Venue: SOAS, University of London
Speaker: Dr Talar Chahinian (California State University, Long Beach)
Chair: Mr Raphael Gregorian (Programme of Armenian Studies)
Dr Chahinian provided an overview of the literary responses to the Genocide within the Armenian Diaspora and she focused her attentions on exactly how the memories of such a catastrophic event were represented. A particular focus was put on the insufficiency of language to express the experience of the Genocide. Such a catastrophic event begs for endless testimony; yet there lies an inherent paradox in this will to represent this catastrophe in literature due to the senseless nature of such an event. Dr Chahinian sought to highlight the difference between the historical narrative, constructed in communities of the Armenian Diaspora to produce a chronological historical account of the Genocide, and the subjective narrative that can be found in literary works. The historical narrative account is regarded to be a more politicised version of events during the Genocide and its aftermath, whereas literary works would reveal lived stories and memories of individuals. The historical narrative is what seems to command representational authority in diasporan communities.
In terms of literary production post-1915, Dr Chahinian points to an often-overlooked group forged in Paris who launched a diasporan literary movement called Menk (Armenian for ‘we’). Paris was already home to a small intellectual community who had arrived in privileged circumstances before the Genocide, but intellectual activity grew once Menk was established by these orphans who had survived the Genocide.
The prominent aim of Menk was to call for a ‘new literature’ to reflect the new situation and condition of dispersed Armenians around the world. They attempted to initiate a transnational literary tradition. This gave birth to the first wave of Armenian diasporan literature. Novels produced by this movement were almost autobiographical in nature. Writers grappled predominantly with the theme of ‘belonging’ and the difficulties that arise from the reality of being uprooted from one’s homeland and finding oneself in a foreign land. Typical traits of characters from these novels included illness, impotency and unemployment. Since all of these writers were men, these traits may be explained by the loss of their patriarchal authority and the incongruent demand to reinstate it away from home. Since the movement was established by orphans, they not only felt the loss of patriarchy but also the destruction of former family structures.

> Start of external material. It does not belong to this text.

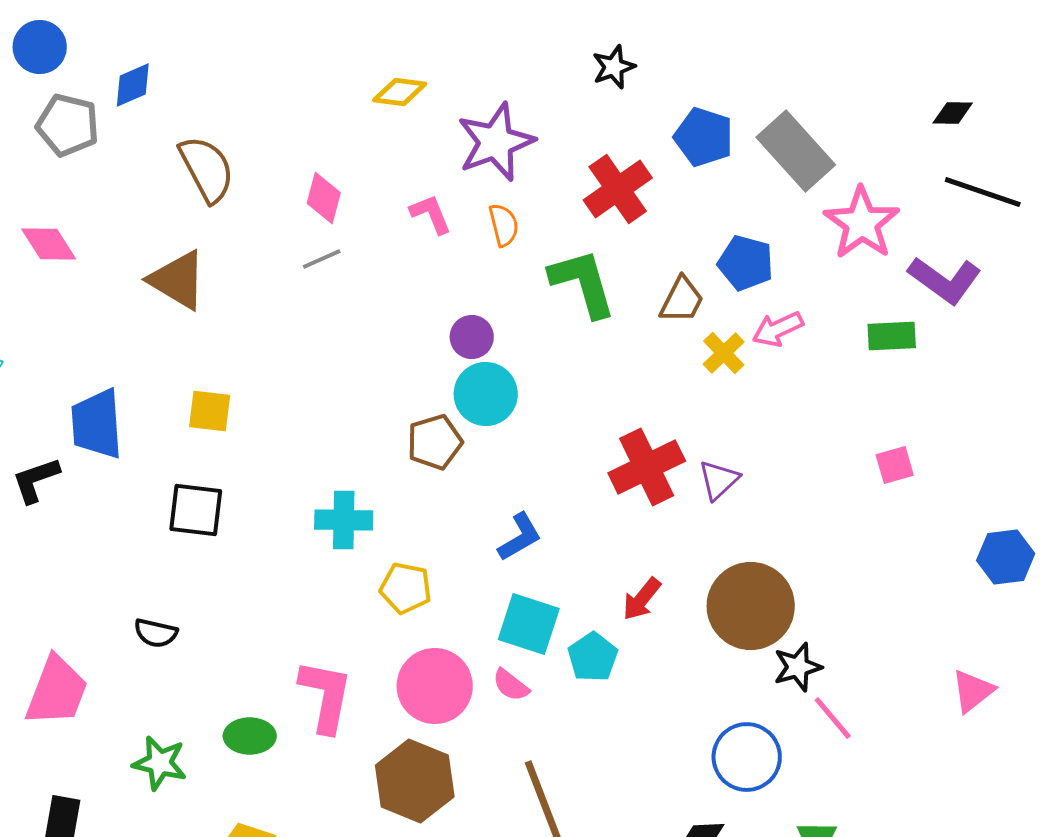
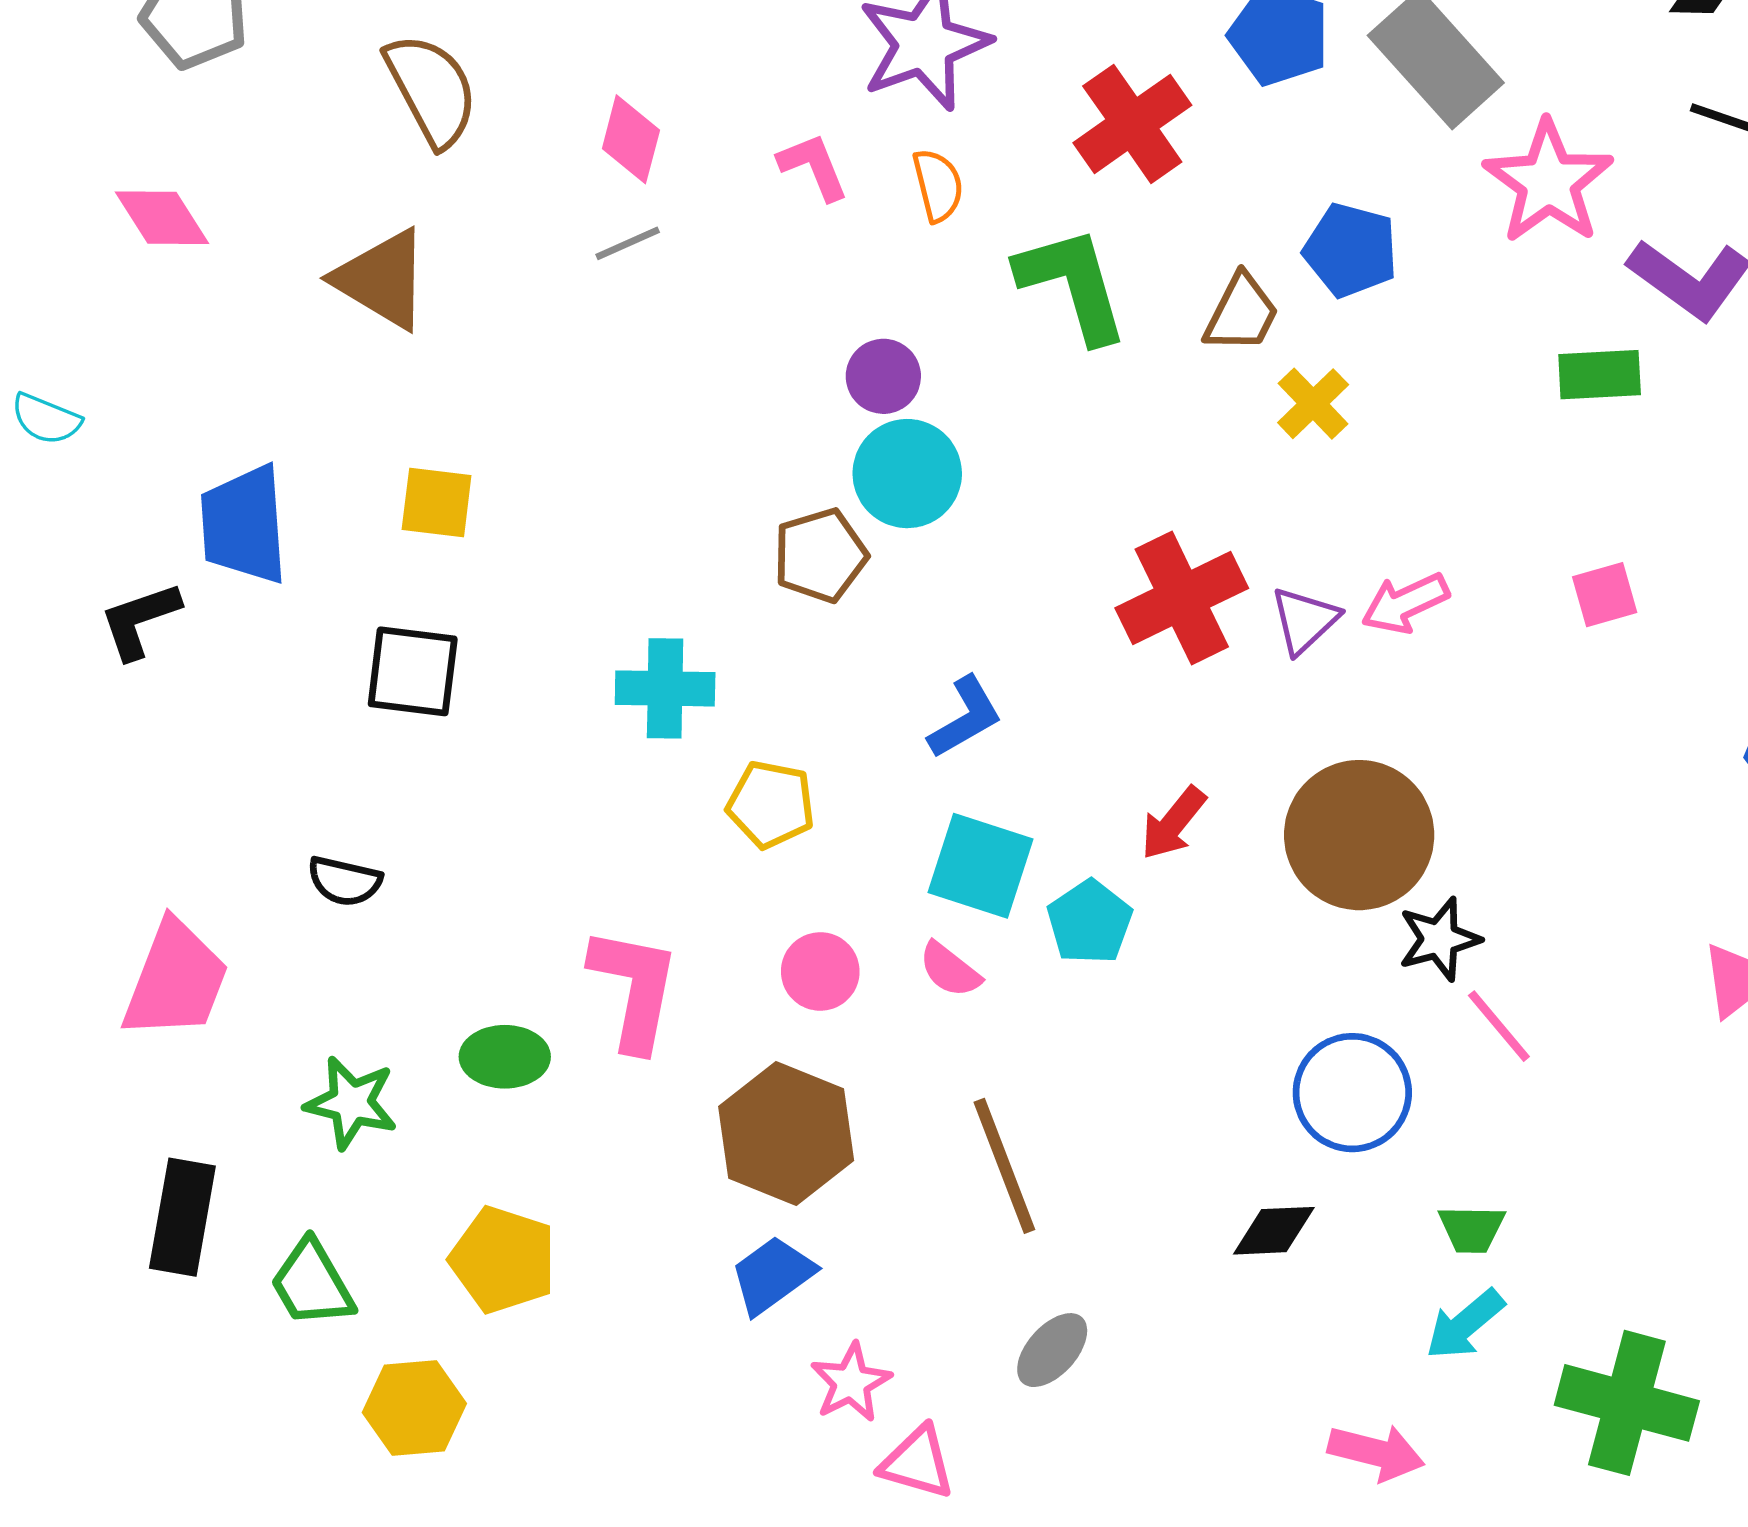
pink arrow: (778, 329) -> (1405, 603), moved
pink circle: (435, 686) -> (820, 971), size x0.6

Following World War Two, intellectual activity in the Armenian Diaspora moved to the Middle East, where intellectuals attempted to produce a general narrative of the Genocide, and of experiences thereafter, in order to ascribe an overarching story that may be referenced by survivors and their children. Political activity with regards to the Genocide also began to develop in America on the 50th anniversary, in 1965. The production of Armenian literature in English then became popular in the States, not necessarily because of its literary merit, but due to its political content. This led to the impotency of the Western Armenian language and the degradation of its use in Armenian literature in general. Dr Chahinian notes that the works written by authors of Menk have not been republished by Diaspora institutions thus far, and that they present us with an alternative archive to understanding the complexities of aesthetic representation in the aftermath of Genocide. Their representations can be regarded as more horrific and traumatic than the historical representation of the event.
Dr Chahinian moved the discussion towards the survivors of the Genocide themselves as witnesses who experienced trauma. She refers to literary critic and philosopher, Marc Nichanian, who states ‘witnesses wished for their testimonies to be archived so that the word “fact” could preserve some sense for civilized humanity’. He says that, in fact, these witnesses were powerless since their intention to archive their testimonies led to the ‘disowning of their memory’. This led to survivors having to ‘prove their own death’. Dr Chahinian distinguished between the missing witness and the ‘incomplete’ witness. The ‘incomplete’ witness is the survivor who is unable to give a comprehensive account of the past, whose language fails them to express memories fully, and whose guilt of surviving acts as an impediment to providing a full witness account of the horrors of the Genocide. The missing witness, on the other hand, is the ‘complete’ witness. This is the witness who is on the receiving end of the genocidal will, i.e. the dead witness.
Dr Chahinian concludes with a quote from the book, The Name at the Tip of my Tongue, by the Western Armenian writer, Krikor Beledian, in which the failure of language is performed, as different dialects of Armenian are used, and various ambiguous points of view are presented. His work demonstrated the futile attempt at meaning-making with regards the Genocide. The quote is as follows: ‘Language had to remember that which had turned it into a desert’.